Start of Block

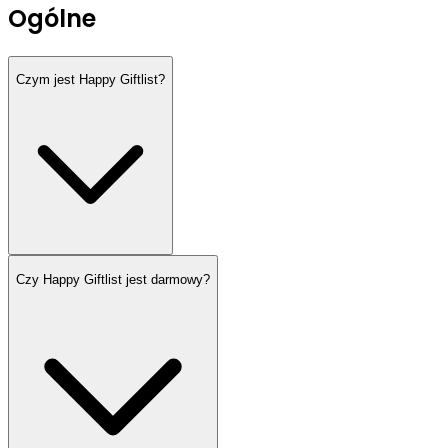
Ogólne
Czym jest Happy Giftlist?
Czy Happy Giftlist jest darmowy?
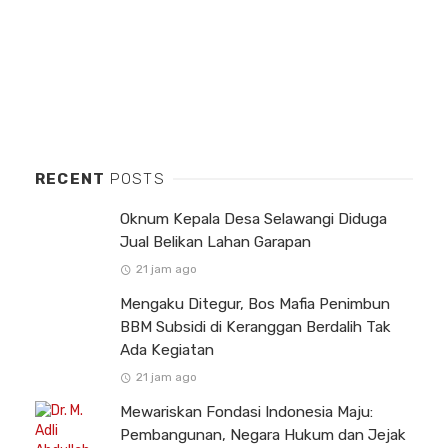
RECENT
POSTS
Oknum Kepala Desa Selawangi Diduga
Jual Belikan Lahan Garapan
21 jam ago
Mengaku Ditegur, Bos Mafia Penimbun
BBM Subsidi di Keranggan Berdalih Tak
Ada Kegiatan
21 jam ago
Mewariskan Fondasi Indonesia Maju:
Pembangunan, Negara Hukum dan Jejak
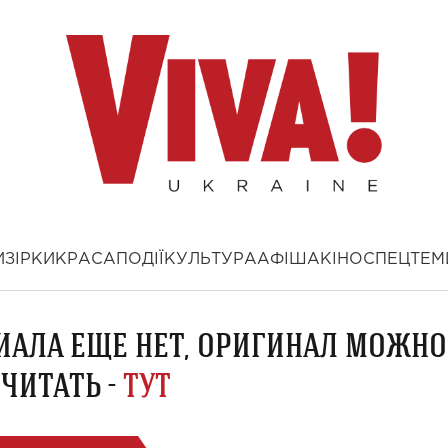
И
ЗІРКИ
КРАСА
ПОДІЇ
КУЛЬТУРА
АФІША
КІНО
СПЕЦТЕМ
ИАЛА ЕЩЕ НЕТ, ОРИГИНАЛ МОЖНО
ЧИТАТЬ -
ТУТ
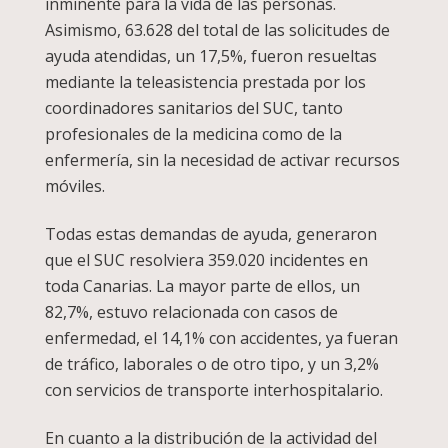
inminente para la vida de las personas.
Asimismo, 63.628 del total de las solicitudes de
ayuda atendidas, un 17,5%, fueron resueltas
mediante la teleasistencia prestada por los
coordinadores sanitarios del SUC, tanto
profesionales de la medicina como de la
enfermería, sin la necesidad de activar recursos
móviles.
Todas estas demandas de ayuda, generaron
que el SUC resolviera 359.020 incidentes en
toda Canarias. La mayor parte de ellos, un
82,7%, estuvo relacionada con casos de
enfermedad, el 14,1% con accidentes, ya fueran
de tráfico, laborales o de otro tipo, y un 3,2%
con servicios de transporte interhospitalario.
En cuanto a la distribución de la actividad del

End of Block

| WORK REQUEST |
Please copy every line of the data that carries the string "jest".

| ANSWER SECTION |
Czym jest Happy Giftlist?
Czy Happy Giftlist jest darmowy?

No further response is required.